Author: Sharbatanu Chatterjee
Date: October 2024
Category: Tutorial
Introduction
This notebook contains some basic examples of data analysis and visualization using Python. It serves as a template for more complex analyses.
# Import required libraries
import numpy as np
import pandas as pd
import matplotlib.pyplot as plt
import seaborn as sns
print("Libraries imported successfully!")
Libraries imported successfully!
Data Generation
Let's create some sample data for analysis:
# Generate sample data
np.random.seed(42)
n_samples = 100
data = {
'x': np.random.normal(0, 1, n_samples),
'y': np.random.normal(0, 1, n_samples),
'category': np.random.choice(['A', 'B', 'C'], n_samples)
}
df = pd.DataFrame(data)
df['z'] = df['x'] * 0.5 + df['y'] * 0.3 + np.random.normal(0, 0.2, n_samples)
print(f"Generated dataset with {len(df)} samples")
print(df.head())
Generated dataset with 100 samples
x y category z
0 0.496714 -1.415371 B -0.244131
1 -0.138264 -0.420645 B -0.358380
2 0.647689 -0.342715 A 0.360848
3 1.523030 -0.802277 A 0.640811
4 -0.234153 -0.161286 A -0.261712
Data Visualization
Now let's create some visualizations:
# Create a scatter plot
plt.figure(figsize=(10, 6))
plt.subplot(1, 2, 1)
sns.scatterplot(data=df, x='x', y='y', hue='category', alpha=0.7)

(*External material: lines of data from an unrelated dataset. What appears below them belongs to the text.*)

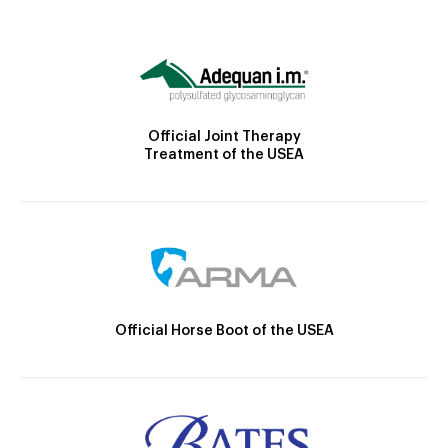
Official Joint Therapy
Treatment of the USEA
Official Horse Boot of the USEA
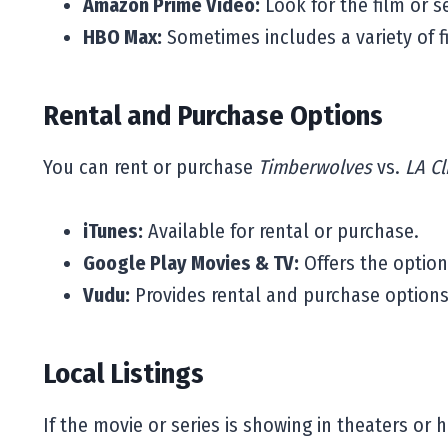
Amazon Prime Video:
Look for the film or s
HBO Max:
Sometimes includes a variety of fi
Rental and Purchase Options
You can rent or purchase
Timberwolves
vs.
LA Cl
iTunes:
Available for rental or purchase.
Google Play Movies & TV:
Offers the option
Vudu:
Provides rental and purchase options 
Local Listings
If the movie or series is showing in theaters or 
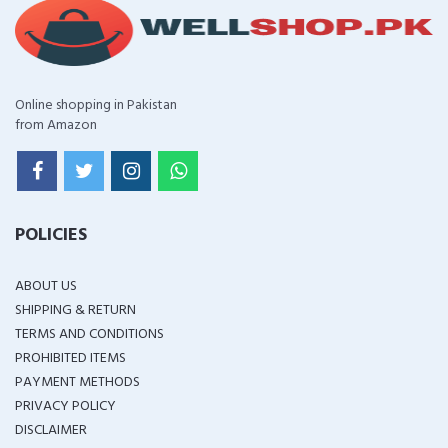
Online shopping in Pakistan
from Amazon
POLICIES
ABOUT US
SHIPPING & RETURN
TERMS AND CONDITIONS
PROHIBITED ITEMS
PAYMENT METHODS
PRIVACY POLICY
DISCLAIMER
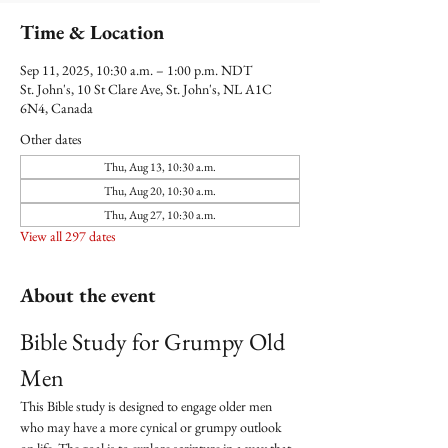
Time & Location
Sep 11, 2025, 10:30 a.m. – 1:00 p.m. NDT
St. John's, 10 St Clare Ave, St. John's, NL A1C
6N4, Canada
Other dates
Thu, Aug 13, 10:30 a.m.
Thu, Aug 20, 10:30 a.m.
Thu, Aug 27, 10:30 a.m.
View all 297 dates
About the event
Bible Study for Grumpy Old 
Men
This Bible study is designed to engage older men 
who may have a more cynical or grumpy outlook 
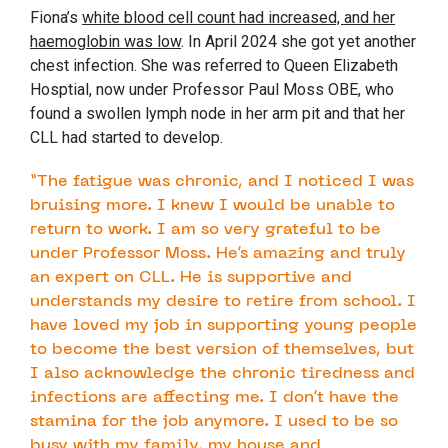
Fiona’s
white blood cell count had increased, and her
haemoglobin was low
. In April 2024 she got yet another
chest infection. She was referred to Queen Elizabeth
Hosptial, now under Professor Paul Moss OBE, who
found a swollen lymph node in her arm pit and that her
CLL had started to develop.
“The fatigue was chronic, and I noticed I was
bruising more. I knew I would be unable to
return to work. I am so very grateful to be
under Professor Moss. He’s amazing and truly
an expert on CLL. He is supportive and
understands my desire to retire from school. I
have loved my job in supporting young people
to become the best version of themselves, but
I also acknowledge the chronic tiredness and
infections are affecting me. I don’t have the
stamina for the job anymore. I used to be so
busy with my family, my house and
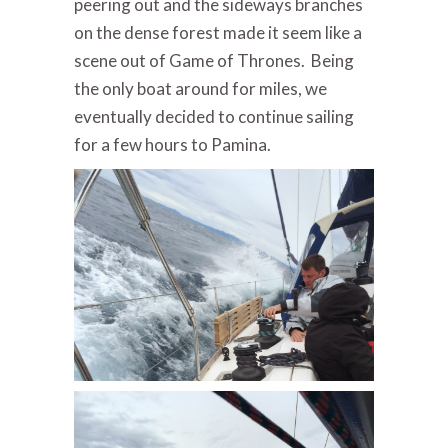
peering out and the sideways branches
on the dense forest made it seem like a
scene out of Game of Thrones. Being
the only boat around for miles, we
eventually decided to continue sailing
for a few hours to Pamina.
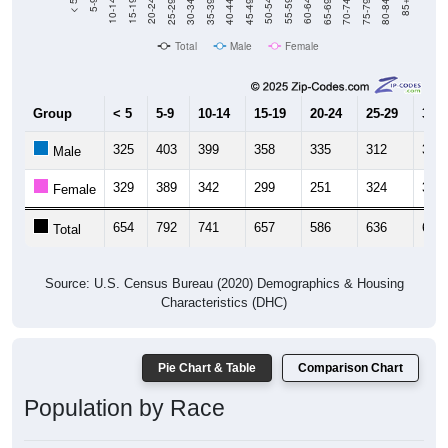
40-44
80-84
35-39
75-79
30-34
70-74
25-29
65-69
20-24
60-64
15-19
55-59
10-14
50-54
5-9
45-49
< 5
85+
Total
Male
Female
Group
< 5
5-9
10-14
15-19
20-24
25-29
30-3
325
403
399
358
335
312
341
Male
329
389
342
299
251
324
332
Female
654
792
741
657
586
636
673
Total
Source: U.S. Census Bureau (2020) Demographics & Housing
Characteristics (DHC)
Pie Chart & Table
Comparison Chart
Population by Race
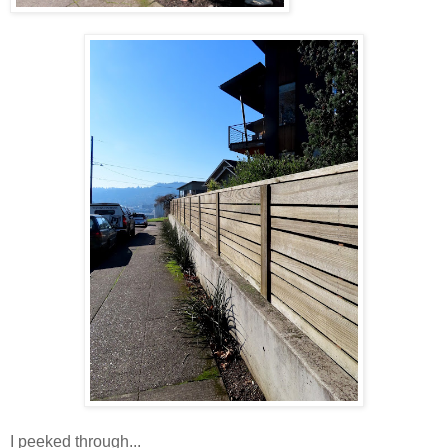
I peeked through...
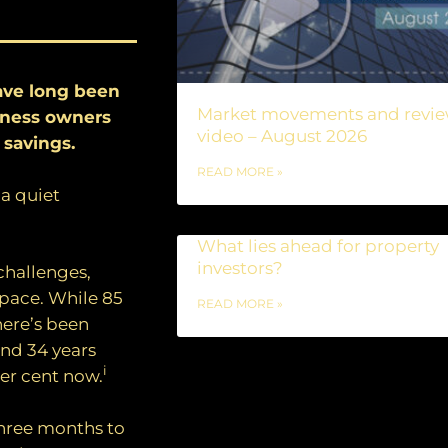
ave long been
Market movements and revi
siness owners
video – August 2026
 savings.
READ MORE »
 a quiet
What lies ahead for property
investors?
challenges,
pace. While 85
READ MORE »
here’s been
nd 34 years
i
per cent now.
three months to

plt.title('Scatter Plot by Category')
plt.grid(True, alpha=0.3)
plt.subplot(1, 2, 2)
sns.histplot(data=df, x='z', bins=20, alpha=0.7)
plt.title('Distribution of Z values')
plt.grid(True, alpha=0.3)
plt.tight_layout()
plt.show()
Statistical Analysis
Let's perform some basic statistical analysis:
# Calculate correlations
correlations = df[['x', 'y', 'z']].corr()
print("Correlation matrix:")
print(correlations)
# Group statistics by category
print("\nStatistics by category:")
summary_stats = df.groupby('category').agg({
'x': ['mean', 'std'],
'y': ['mean', 'std'],
'z': ['mean', 'std']
}).round(3)
print(summary_stats)
Correlation matrix:
x y z
x 1.000000 -0.136422 0.810754
y -0.136422 1.000000 0.337631
z 0.810754 0.337631 1.000000
Statistics by category:
x y z
mean std mean std mean std
category
A -0.028 0.861 -0.045 0.805 0.009 0.490
B -0.236 0.873 0.024 1.068 -0.126 0.551
C -0.024 1.008 0.094 0.982 0.021 0.597
Conclusion
This notebook demonstrated:
- Data Generation: Creating synthetic datasets for analysis
- Visualization: Using matplotlib and seaborn for plots
- Statistical Analysis: Computing correlations and group statistics
This serves as a template that can be extended for more complex analyses in neuroscience research.